[GIVEN DATA Boundary: Start]

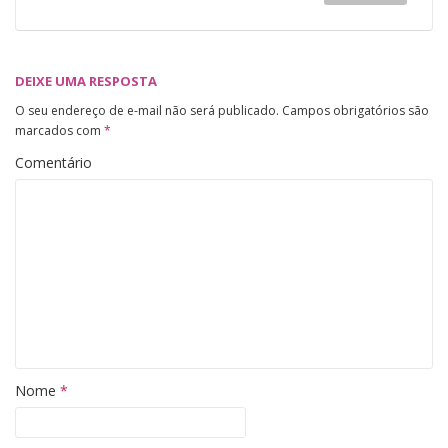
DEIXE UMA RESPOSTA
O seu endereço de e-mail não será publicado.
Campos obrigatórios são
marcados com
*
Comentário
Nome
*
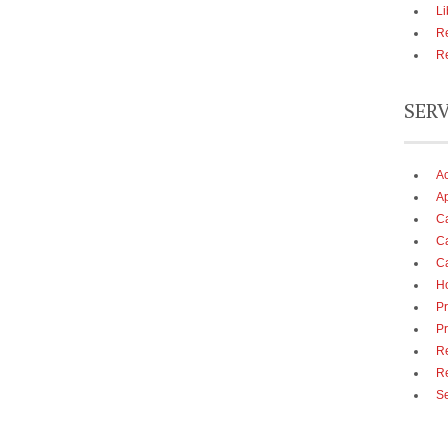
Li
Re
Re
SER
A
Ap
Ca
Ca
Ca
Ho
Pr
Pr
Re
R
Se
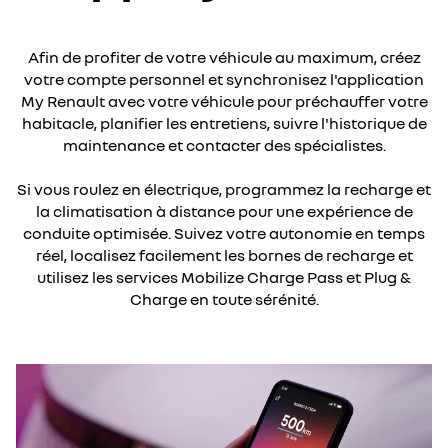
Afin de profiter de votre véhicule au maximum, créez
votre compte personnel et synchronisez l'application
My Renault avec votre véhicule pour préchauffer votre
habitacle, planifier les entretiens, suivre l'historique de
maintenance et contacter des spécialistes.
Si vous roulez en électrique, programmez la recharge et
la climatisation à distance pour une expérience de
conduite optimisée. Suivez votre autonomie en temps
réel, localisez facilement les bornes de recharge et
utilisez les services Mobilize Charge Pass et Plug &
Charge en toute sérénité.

[GIVEN DATA Boundary: End]

ABOUT THIS TASK:
Spot the lines above that mention "véhicule" and copy them.

YOUR RESPONSE:
Afin de profiter de votre véhicule au maximum, créez
My Renault avec votre véhicule pour préchauffer votre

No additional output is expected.